Phreatia listeri

Scientific classification
- Kingdom: Plantae
- Clade: Tracheophytes
- Clade: Angiosperms
- Clade: Monocots
- Order: Asparagales
- Family: Orchidaceae
- Subfamily: Epidendroideae
- Genus: Phreatia
- Species: P. listeri
- Binomial name: Phreatia listeri Rolfe
- Synonyms: Plexaure listeri (Rolfe) M.A.Clem. & D.L.Jones

= Phreatia listeri =

- Genus: Phreatia
- Species: listeri
- Authority: Rolfe
- Synonyms: Plexaure listeri (Rolfe) M.A.Clem. & D.L.Jones

Species of orchid

Phreatia listeri, commonly known as Christmas Island caterpillar orchid, is a plant in the orchid family and is an epiphyte with four to six flat, blunt leaves in a fan-like arrangement.
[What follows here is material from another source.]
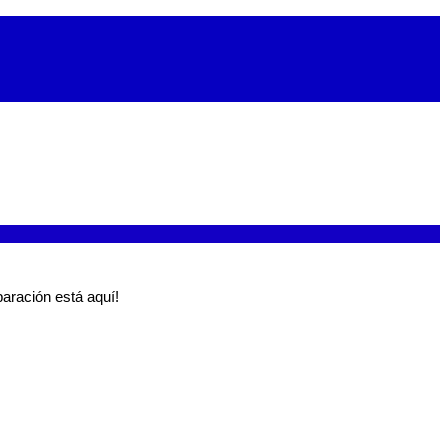
aración está aquí!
A large number of tiny, greenish white flowers are arranged along a thin flowering stem. It is endemic to Christmas Island.

==Description==
Phreatia listeri is a clump-forming epiphytic herb with a short stem, thin roots and between four and six flat, blunt, dark green leaves 40-110 mm long and about 2-5 mm wide in a fan-like arrangement. A large number of greenish white non-resupinate flowers 1-1.5 mm long and wide are arranged along a thin flowering stem 40-80 mm long. The sepals and petals are about 0.8 mm long and do not spread widely. The labellum is about 1 mm long and wide. Flowering occurs between September and October.

==Taxonomy and naming==
Phreatia listeri was first formally described in 1890 by Robert Allen Rolfe who published the description in the Journal of the Linnean Society, Botany. The specific epithet (listeri) honours Joseph Jackson Lister who, with John Maclear and the officers of H.M.S. Egeria collected the type specimen.

==Distribution and habitat==
Found only on Christmas Island, the orchid is common on rainforest trees.